A pesar de que se utilizan ya mucho menos, el uso industrial de PFAS ha generado un problema de contaminación importante, ya que estas sustancias se caracterizan por ser muy persistentes (pueden tardar en degradarse 1.000 años, y algunas nunca lo hacen) y propagarse rápida y eficazmente. Debido a esto, aunque las PFAS solo se usaban originalmente en algunas industrias, ya podemos encontrarlas en todas partes: han contaminado los suelos, el agua potable y los alimentos.

Estamos expuestos a PFAS a diario en nuestro hogar: se encuentran en telas repelentes de manchas y agua (incluyendo alfombras y prendas de vestir y calzado impermeables), productos antiadherentes, pinturas, barnices, ceras, abrillantadores, productos cosméticos (como laca de uñas o hilo dental) y de limpieza.

Las personas que trabajan en industrias que utilizan PFAS y las que viven en áreas cercanas a estas industrias o muy contaminadas por otra razón son las que tienen niveles más altos de estas sustancias en sangre.

Los alimentos más contaminados son los de origen animal, y especialmente los pescados, seguidos de huevos y carne, además de lácteos

¿Qué daños producen?

Las PFAS parecen ser tóxicas en diferentes órganos. Algunos daños solo se han visto de momento en animales en experimentación, pero otros se han comprobado ya en humanos.
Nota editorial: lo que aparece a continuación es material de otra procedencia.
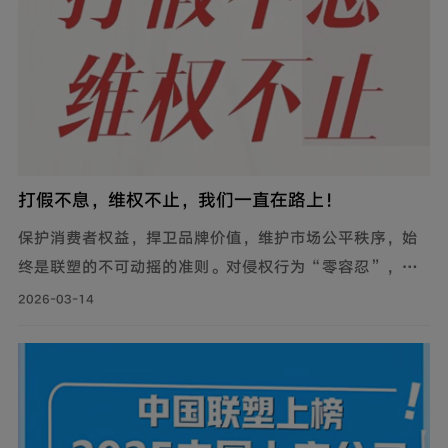
打假不息，维权不止，我们一直在路上！
保护消费者权益，捍卫品牌价值，维护市场公平秩序，始
终是联塑的不可动摇的准则。对侵权行为“零容忍”，是
对每一位信赖联塑的消费者与合作伙伴最坚实的承诺。
2026-03-14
  • Las PFAS se han relacionado con un aumento del riesgo de cáncer, sobre todo cáncer de riñón y de testículos, pero también de mama.
  • Producen elevación de las cifras de colesterol en sangre.
  • Pueden alterar el sistema endocrino, especialmente la glándula tiroides.
  • Dañan el hígado.
  • Debilitan el sistema inmunitario y disminuyen la respuesta a las vacunas.

Las PFAS son particularmente nocivas en las primeras etapas de la vida, es decir, durante la gestación y la lactancia del bebé.

PFAS y embarazo

Las PFAS pueden afectar a las mujeres embarazadas y a sus bebés de varias maneras:

  • Las PFAS pueden disminuir la fertilidad.
  • Durante el embarazo, las PFAS pueden causar aumento de tensión arterial, preeclampsia, abortos y malformaciones congénitas.
  • Las PFAS pueden aumentar el riesgo de parto prematuro y de que el bebé nazca con bajo peso.
  • A largo plazo pueden alterar el desarrollo de los órganos sexuales e inducir una pubertad adelantada.
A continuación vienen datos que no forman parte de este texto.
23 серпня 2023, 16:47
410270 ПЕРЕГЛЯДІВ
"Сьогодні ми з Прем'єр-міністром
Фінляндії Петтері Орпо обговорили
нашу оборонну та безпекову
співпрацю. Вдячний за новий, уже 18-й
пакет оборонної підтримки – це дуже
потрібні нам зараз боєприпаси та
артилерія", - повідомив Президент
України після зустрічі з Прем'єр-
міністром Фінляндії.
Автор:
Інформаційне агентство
Se ha comprobado que las PFAS atraviesan la placenta y aparecen en la sangre de los bebés recién nacidos.

PFAS al embarazo
123rfLimited©vladansrs

PFAS y lactancia

Las PFAS se transfieren en la leche materna en un porcentaje muy pequeño comparado con los niveles en la sangre de la madre (y menor que el paso a través de la placenta), pero aun así esta cantidad puede ser importante en mujeres con una alta exposición. En países industrializados se han encontrado PFAS en todas o casi todas las muestras de leche materna analizadas.

A pesar de esto, la presencia de PFAS en la leche humana no es motivo para sustituir la leche materna por leche de fórmula. La leche de fórmula también es fuente de PFAS, ya que se elabora con leche de vaca contaminada, y además hay que prepararla añadiendo agua, que puede ser una fuente adicional de PFAS, dependiendo del lugar de residencia.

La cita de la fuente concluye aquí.